▶ **DATA FOR THIS EXERCISE**:
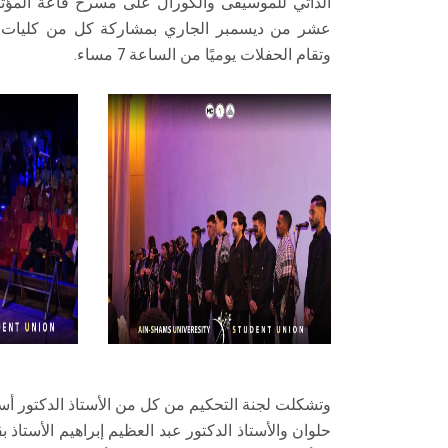
الذاتي للموسيقى والكورال على مسرح قاعة المؤ
عشر من ديسمبر الجاري بمشاركة كل من كليات التر
وتقام الحفلات يوميًا من الساعة 7 مساء.
وتشكلت لجنة التحكيم من كل من الأستاذ الدكتور أسا
حلوان والأستاذ الدكتور عبد العظيم إبراهيم الأستاذ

▶ **TASK REQUIREMENTS**: Copy out, exactly as given, the line containing "وتقام الحفلات يوميًا من الساعة 7 مساء." together with every line after it in the material.

▶ **RESULT**:
وتقام الحفلات يوميًا من الساعة 7 مساء.
وتشكلت لجنة التحكيم من كل من الأستاذ الدكتور أسا
حلوان والأستاذ الدكتور عبد العظيم إبراهيم الأستاذ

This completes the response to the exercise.